▼

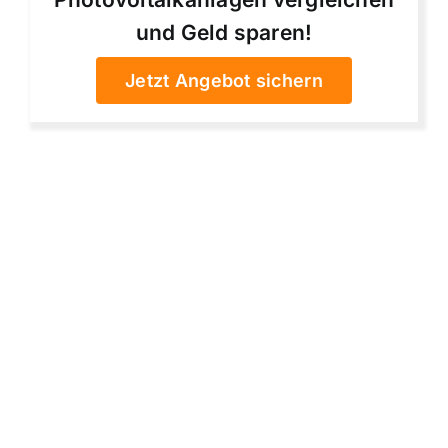
und Geld sparen!
Jetzt Angebot sichern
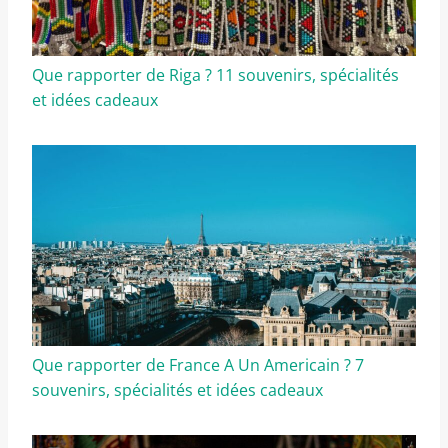
Que rapporter de Riga ? 11 souvenirs, spécialités
et idées cadeaux
Que rapporter de France A Un Americain ? 7
souvenirs, spécialités et idées cadeaux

▲

INSTRUCTIONS TO FOLLOW: Pull from the data each line where the string "rapporter" turns up.

WRITTEN ANSWER:
Que rapporter de Riga ? 11 souvenirs, spécialités
Que rapporter de France A Un Americain ? 7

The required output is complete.